Emerald Magic_ Great Tales of Irish Fantasy - Andrew M. Greeley [24]
He thought them dogs, then wolves, then giant cats. Then he saw they were three black foxes, black as the night, with white tips to their tails and eyes that smoked like sulfur.
And he struck the harp in a panic, and all that would come out of it was a scream, the very one you can hear a fox give out in the country on a frosty autumn night, the cry that makes the hair stand up on your head.
No one else was there with Colum. His muse, he noted, had deserted him, as sometimes, in the worst extremity, they do.
It seemed to him that after all the royal lord in the castle had sent him here to punish him for his impertinent song, and Goldehair herself, she had been glad enough to see him off. And all the while, those three black, long-furred things ran nearer and nearer up the hill, and they screeched as the harp had done, a cry like the Devil himself, and Colum’s hands were made of wood, and his throat shut.
“It was plain fear woke me up,” he said, as we drank the dreamwhisky in his house, “So I believe. I could no more have stayed there in that mystic horror—be it sleep or truth—than held myself down in a pool to drown.”
“Yet,” I said, “she gave you your hundred years.”
“I’ll tell you,” he said, “I was no harper, no poet. Speir-Bhan though that one was, she went to the wrong fellow, so she did.And for that, I think, they let me wake, and gave me a present for my trouble. But you,” he added to me, “now you have the means.”
“What means?” I said.
“Is it not,” said Colum, sad and resigned, “that you can play and sing a little?”
I scoffed. I said, pointedly, “But the Speir-Bhan is the muse of male poets and bards. And all the heroes are men.”
“There is Maeve,” said my great-grandfather, “riding on her raids in her chariot. There is the nun, Cair, who sang like the angels on her isle.”
In my dream, the magpie was on the roof again. I heard what it said now. “Give it up!
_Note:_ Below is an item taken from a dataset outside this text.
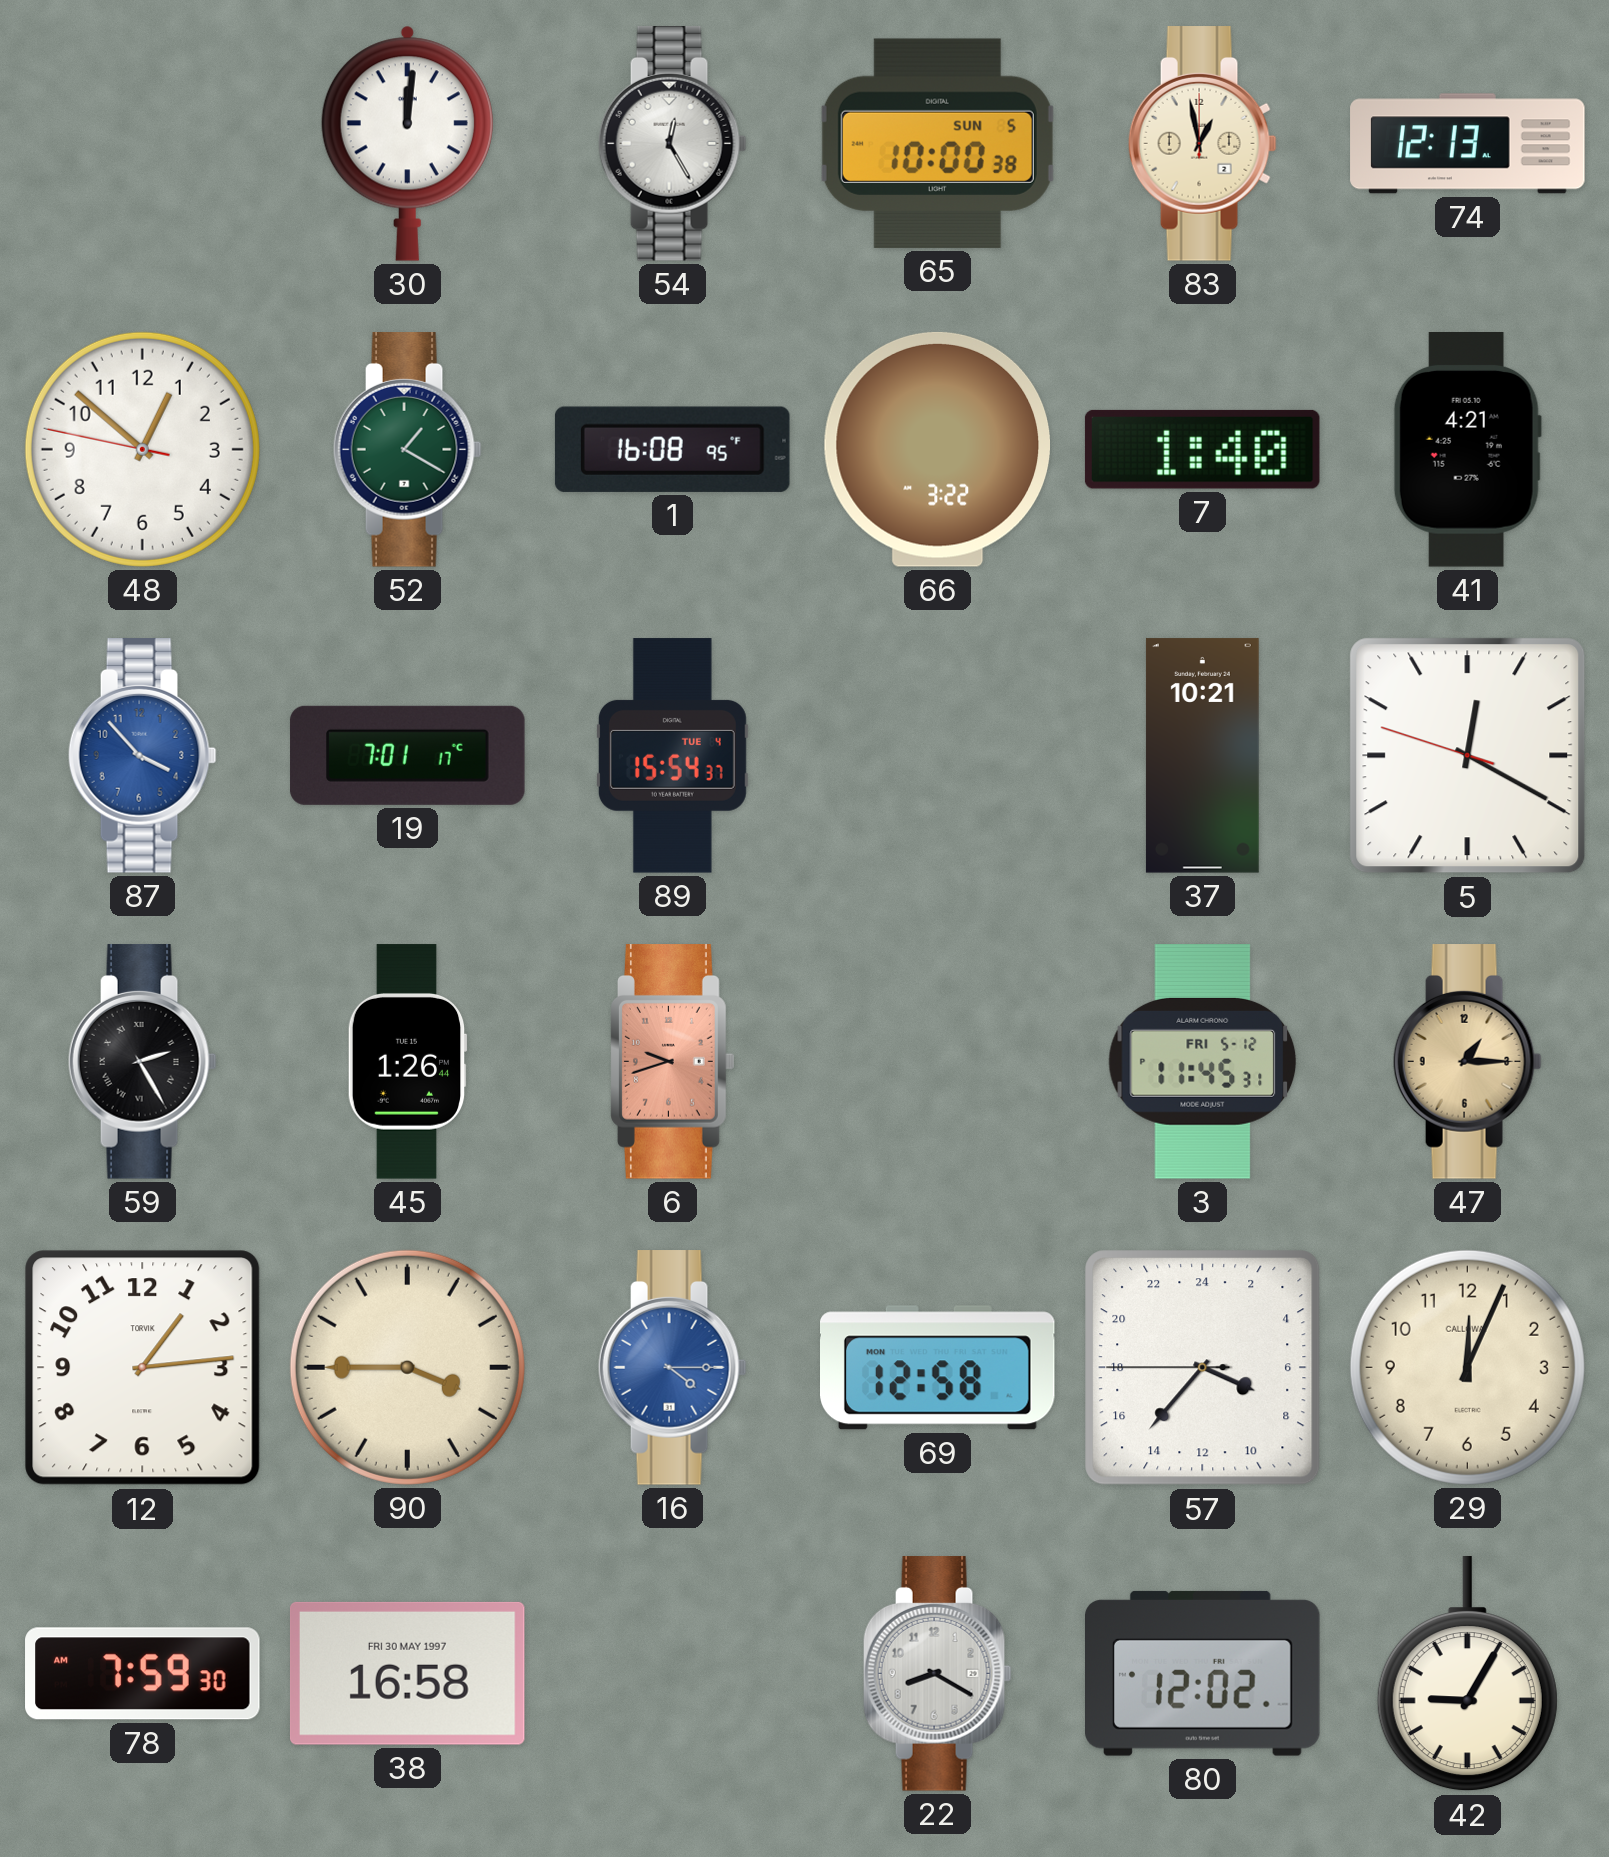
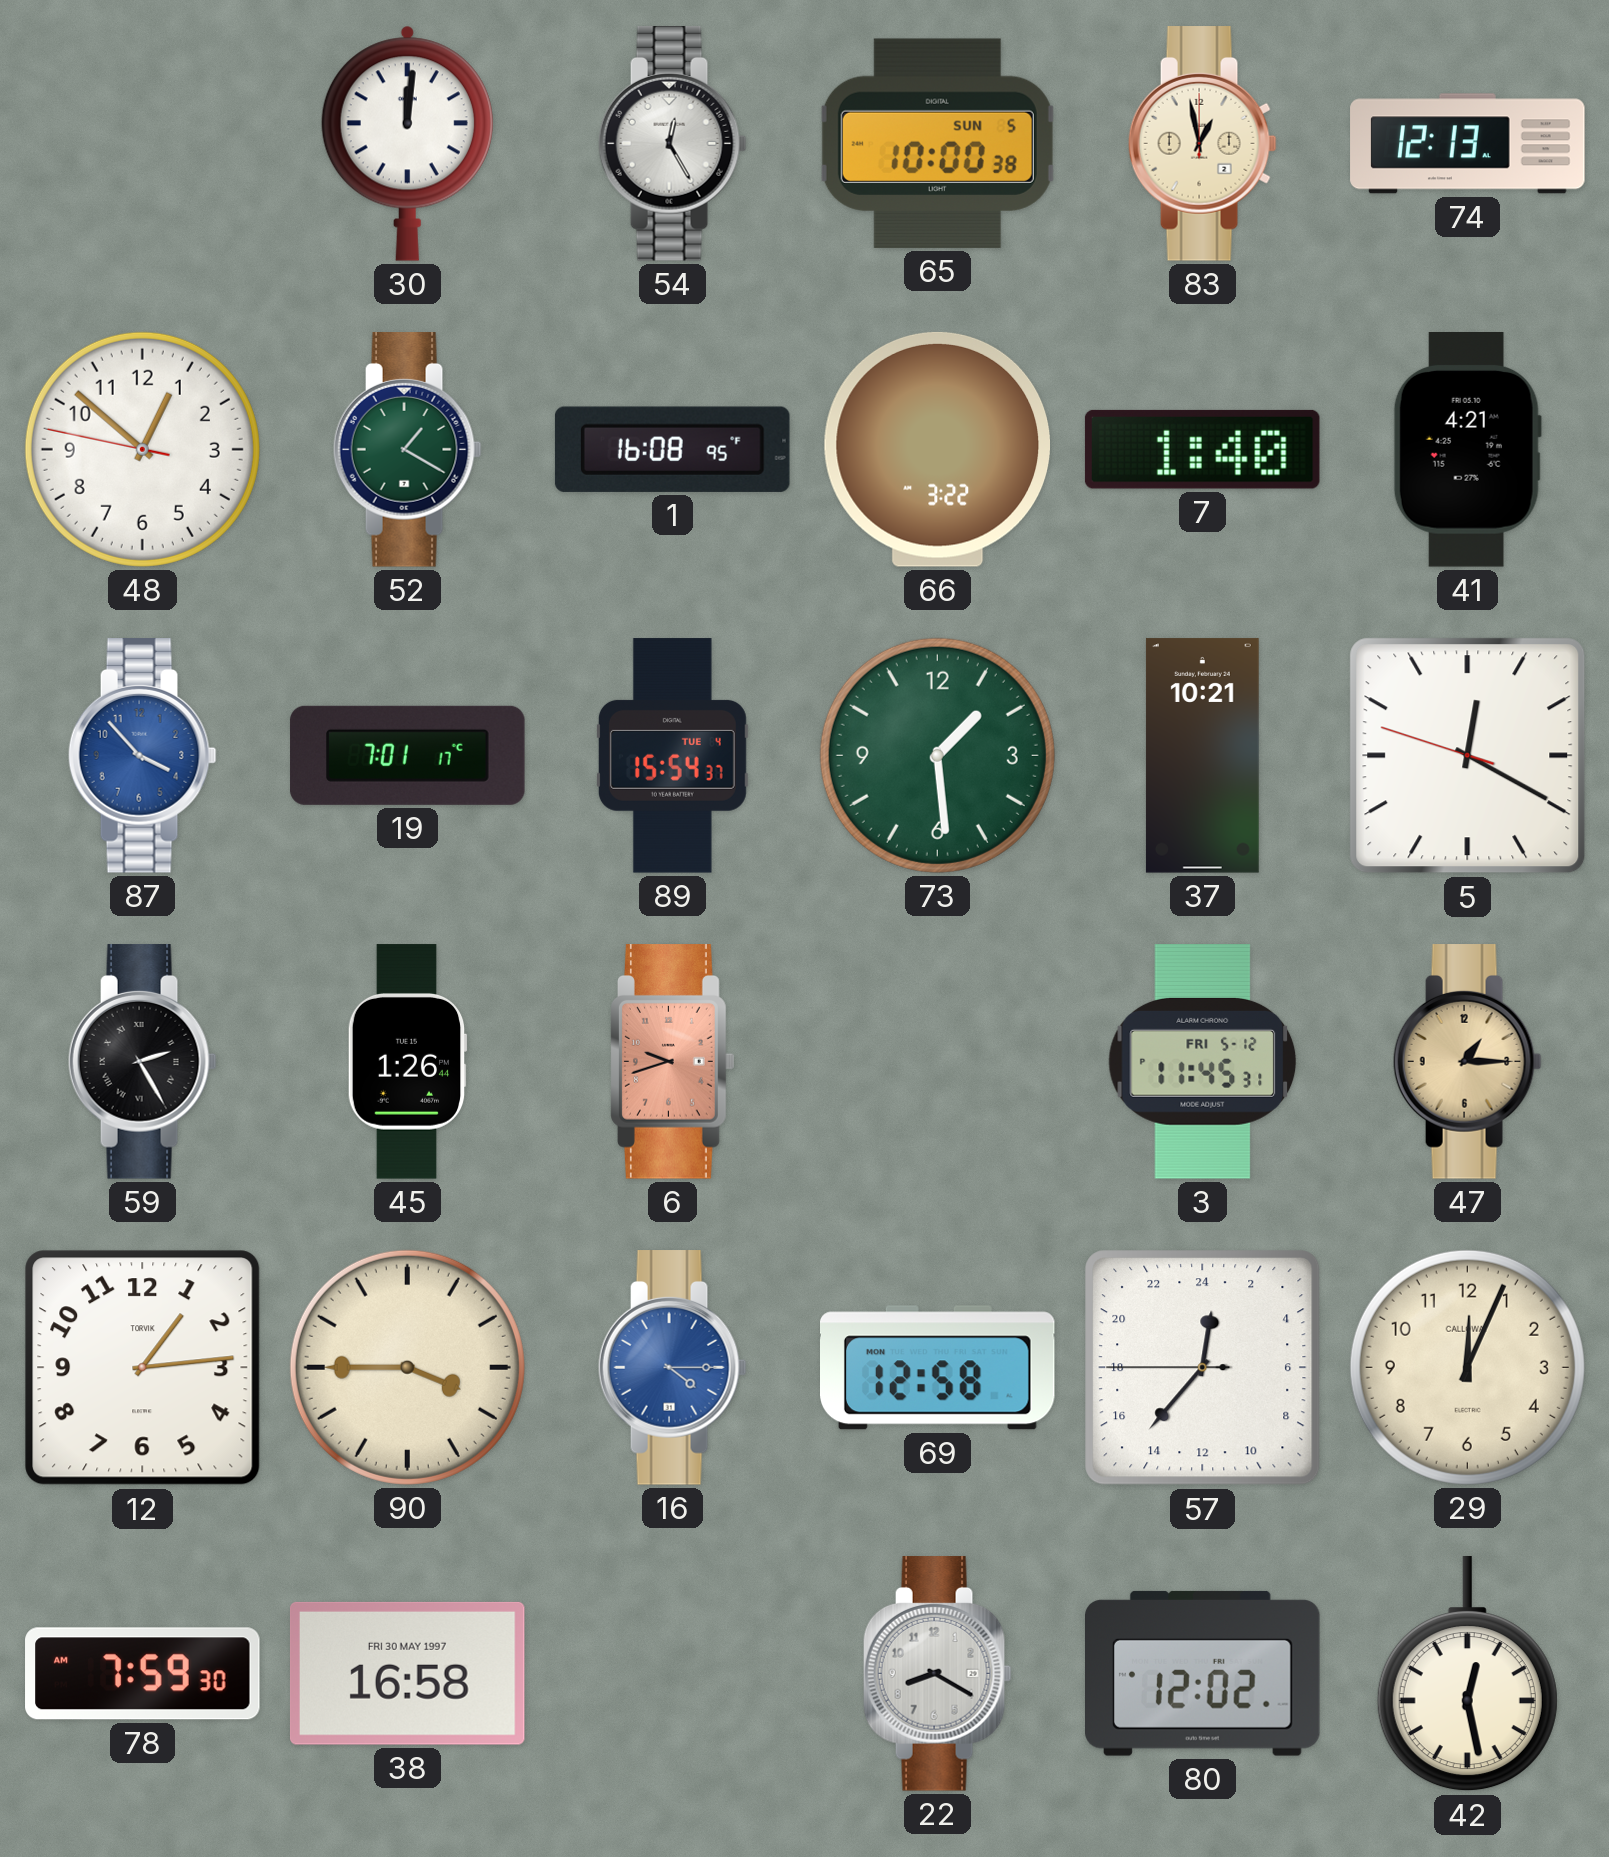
73: none -> 1:29
57: 7:36 -> 0:36
42: 9:05 -> 12:28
Give it up!”
So giving up, as Colum did, I woke.
THE FLAT IS IN BRANCH ROAD, ten minutes walk from the last stop of the underground train at Russell Park Station.
I work in English London four days a week, a dull job to do with filing papers, making and taking calls, and preparing coffee for my betters. It pays enough to keep the flat, and leaves me free on Thursday night till Monday morning. Those between-times then, I go to play in the clubs and pubs—by which I mean play music. It isn’t a harp I carry, but my guitar, shiny brown as a new-baked bun. The name I use for myself on these occasions, is Neeve, which should be spelled Niamh, nor is it my given name. But there we are.
This life of mine is curious. It feels like a stopgap, a bridge. As if one day something will change. But I’ve passed my thirty-ninth birthday, and nothing has, so perhaps it never will.
It was Thursday night, and I was coming home on the tube from London, deep in the hollow underground that catacombs below all the city and half its suburbs.
I was sitting there with my bag of groceries, reading my paper and thinking how the world was going to hell in a hurry, just as it always has been, since the Year 0. Then the lights flickered, as they do, and there in the tunnel, also as they do, the train halted. As I say, that happens. There was a small crowd left on the train, for we were still five stops from the end of the line. The visiting tourists take a stalling tube in their stride, used to the efficiencies of the New York subway and the Paris Metro, but we locals look about, uneasy, distrusting what is indigenously ours.
After a moment, the train started up again with a cranking hiss. That was when the old woman came staggering between the seats and sat herself down beside me. I thought she was drunk, she smelled of liquor, I thought. I have some sympathy. In my bag there waited for me, with the bread, cheese, and fruit, a green bottle of gin. On the other hand, when she turned her face to me and spoke, I deeply regretted she was there, let alone drunk and there, and myself her chosen victim.
“It’s cleaner they are now, the filthy worms.”